Sound familiar? That's our architecture. And we believe that right now – it's the right choice.


When a distributed monolith is the right choice

Here's an unpopular opinion: a distributed monolith isn't always a problem. At a certain scale, it's the optimal architecture.

Benefits we get

1. Operational simplicity – One docker compose up brings everything up.

2. Development speed – A shared package means DRY.

3. Transactional integrity – One PostgreSQL = the ability to JOIN across schemas.
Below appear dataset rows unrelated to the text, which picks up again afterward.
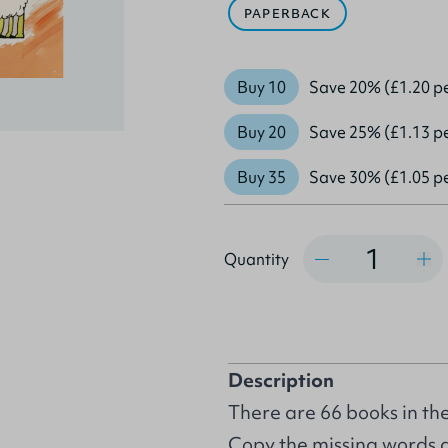
PAPERBACK
Buy 10
Save 20% (£1.20 p
Buy 20
Save 25% (£1.13 p
Buy 35
Save 30% (£1.05 p
Quantity
Quantity
Description
There are 66 books in the 
Copy the missing words an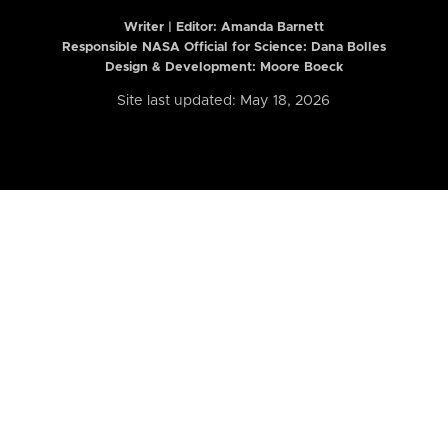
Writer | Editor:
Amanda Barnett
Responsible NASA Official for Science: Dana Bolles
Design & Development: Moore Boeck
Site last updated: May 18, 2026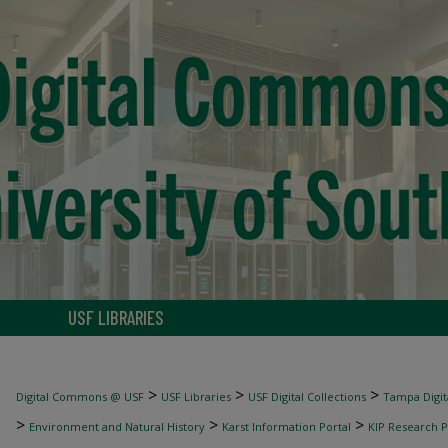
USF LIBRARIES
>
>
>
Digital Commons @ USF
USF Libraries
USF Digital Collections
Tampa Digita
>
>
>
Environment and Natural History
Karst Information Portal
KIP Research P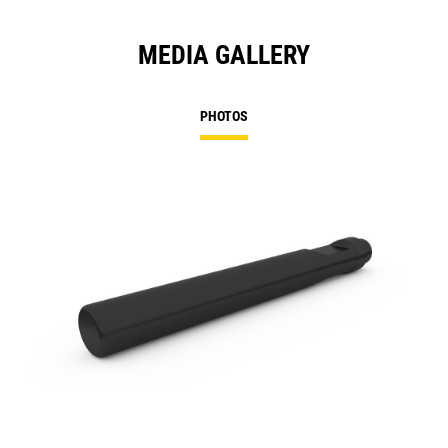
MEDIA GALLERY
PHOTOS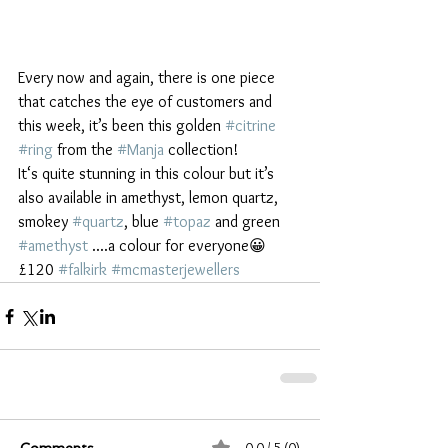
Every now and again, there is one piece 
that catches the eye of customers and 
this week, it’s been this golden 
#citrine
#ring
 from the 
#Manja
 collection!
It‘s quite stunning in this colour but it’s 
also available in amethyst, lemon quartz, 
smokey 
#quartz
, blue 
#topaz
 and green 
#amethyst
 ....a colour for everyone😀 
£120 
#falkirk
#mcmasterjewellers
4. Debuggability – One docker compose logs shows the entire request flow.

5. Cost – One server instead of three.

The formula: when a distributed monolith is enough

Team < 5 developers, load < 1000 RPS, deploys < 5/day, one server handles it, no requirements for independent scaling.


Step-by-step evolution plan

Phase 1: Hardening (effort: low, impact: 80%)

  • Split Redis into separate instances per service
  • Version the shared package with semver
  • Add circuit breaker in RemoteServiceClient

Phase 2: Infrastructure independence

  • Separate PostgreSQL instances
  • Split docker-compose per service
  • API contracts between services

Phase 3: True microservices (team > 5)

  • Service discovery instead of env vars
  • Message queue for async operations
  • Independent CI/CD pipelines

Conclusion

A distributed monolith is not a diagnosis. It's a stage in architectural evolution. 80% of microservice benefits can be achieved with 20% of the effort – by splitting Redis, adding a circuit breaker, and versioning your shared package.